En l’espèce, il convient de rappeler que la reprise des lieux a été réalisée par commissaire de justice dans les suites du constat d’un abandon des lieux par le locataire, celui-ci étant parti sans préavis et sans donner sa nouvelle adresse. L’ensemble des actes ont donné lieu à un procès-verbal de recherche infructueuse, ainsi pour la signification de la reprise des lieux le 3 avril 2023. Il convient cependant de relever que le procès-verbal de constat valant état des lieux de sortie du 17 avril 2023 ne mentionne pas l’envoi de d’une convocation par lettre recommandée avec accusé de réception comme exigé par le texte précité. Il n’en est pas davantage justifié sauf à constater que le coût de cette convocation est précisé dans la facture du commissaire de justice en date du 24 avril 2023. Faute d’être justifié ce coût de 26,46 euros ne sera pas pris en compte.
Dès lors, il convient de partager entre les parties la somme de 232,01 – 26,46 = 205,55 ; soit 102,77 euros.
En conséquence, M. [K] [G] [P] sera condamné à payer à l’établissement ARCHIPEL HABITAT la somme de 102,77 euros au titre des frais d’état des lieux de sortie.
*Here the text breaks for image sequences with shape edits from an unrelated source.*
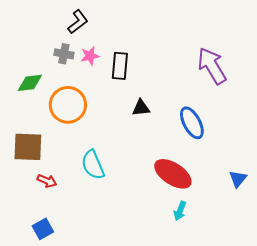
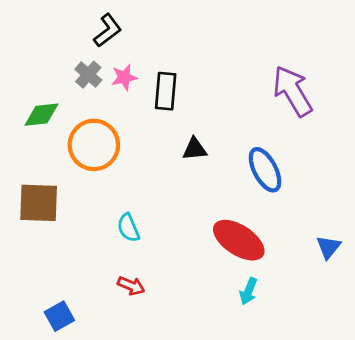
gray cross: (64, 54) -> (88, 75), turned 30
cyan semicircle: (93, 165) -> (128, 228), size x0.7
red arrow: (47, 181) -> (131, 286), moved

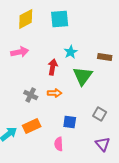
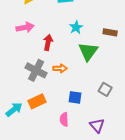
red arrow: (53, 67) -> (48, 42), moved
gray cross: (31, 95) -> (36, 70), size x1.5
purple triangle: (103, 144) -> (97, 125), moved

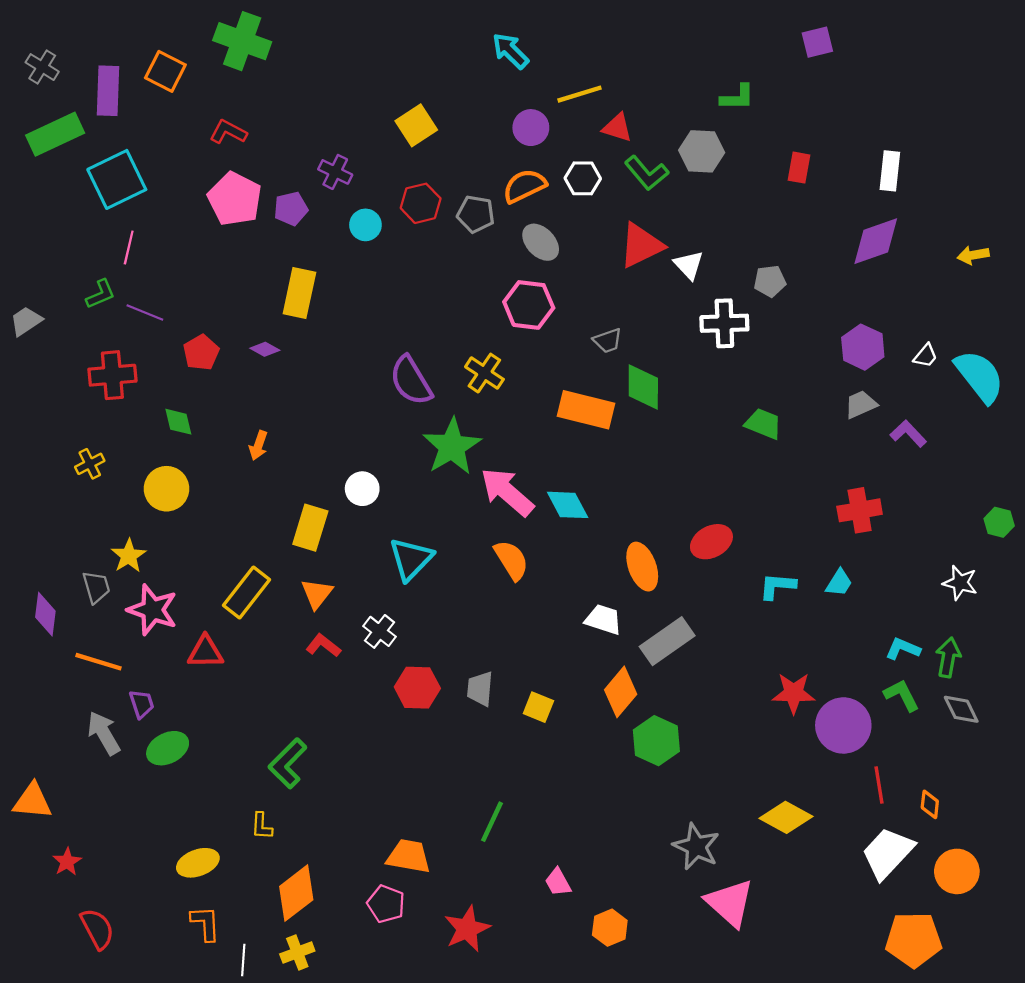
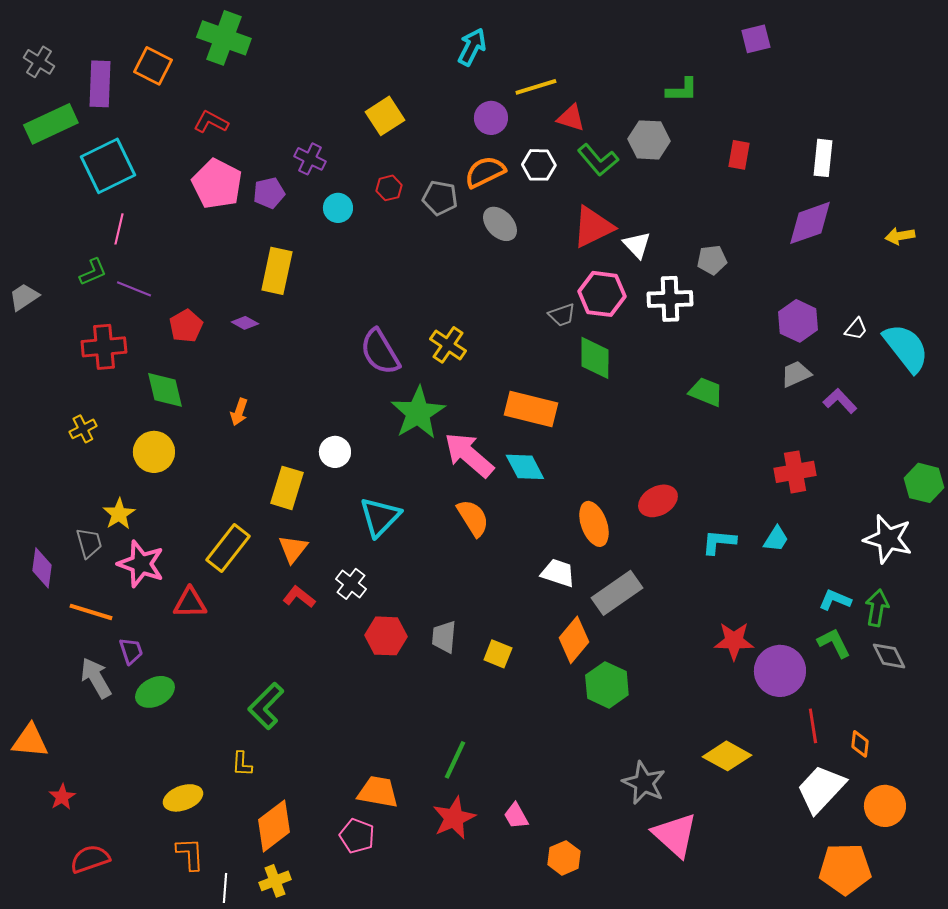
cyan arrow: (510, 51) -> (472, 47), turned 72
red hexagon: (421, 203) -> (389, 188), size x0.7
pink hexagon: (529, 305) -> (602, 294), moved
orange rectangle: (586, 410) -> (531, 409), moved
green diamond: (178, 422) -> (165, 390), size x1.4
green hexagon: (999, 522) -> (924, 483), size x1.4
white star: (960, 583) -> (888, 539), size x1.5
red semicircle: (97, 929) -> (90, 859), turned -81
red star: (467, 929) -> (454, 818), moved

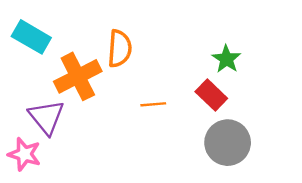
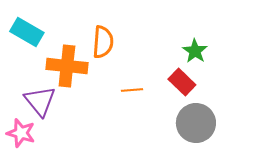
orange cross: (78, 76) -> (67, 66), turned 33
4/ Sur les demandes accessoires
En application de l’article 696 du Code de procédure civile, partie perdante, M. [K] [G] [P] sera condamné aux dépens de l’instance.
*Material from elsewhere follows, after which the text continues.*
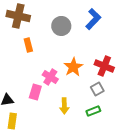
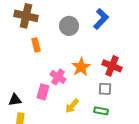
gray square: (97, 89) -> (105, 89), turned 32
yellow arrow: (64, 106) -> (72, 106), turned 42
green rectangle: (93, 111) -> (101, 111), turned 32

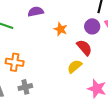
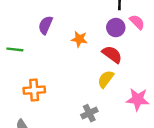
purple semicircle: (36, 12) -> (46, 25), turned -42
gray cross: (25, 87) -> (89, 113), moved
En application de l’article 700 du Code de procédure civile, tenu aux dépens, M. [K] [G] [P] sera condamné à payer à l’établissement ARCHIPEL HABITAT la somme de 50 euros à ce titre.
En application de l’article 514 du code de procédure civile, les décisions de première instance sont de droit exécutoires à titre provisoire à moins que la loi ou la décision rendue n’en dispose autrement. Il n’est par suite pas nécessaire de rappeler cette disposition.
PAR CES MOTIFS :
Le juge des contentieux de la protection, statuant après débats publics, par jugement mis à disposition au greffe, rendu par défaut et en dernier ressort,
CONDAMNE M. [K] [G] [P] à payer à l’établissement ARCHIPEL HABITAT la somme de 461,89 euros au titre des indemnités d’occupation dues pour la période du 7 au 30 mars 2023;
CONDAMNE M. [K] [G] [P] à payer à l’établissement ARCHIPEL HABITAT la somme de 1 819,24 euros au titre des réparations locatives ;
CONDAMNE M. [K] [G] [P] à payer à l’établissement ARCHIPEL HABITAT la somme de 102,77 euros au titre des frais d’état des lieux de sortie ;
CONDAMNE M. [K] [G] [P] aux dépens de l’instance ;
CONDAMNE M. [K] [G] [P] à payer à l’établissement ARCHIPEL HABITAT la somme de 50 euros au titre de l’article 700 du Code de procédure civile ;
Ainsi jugé par mise à disposition au greffe le 21 novembre 2024, et signé par la juge et la greffière susnommées.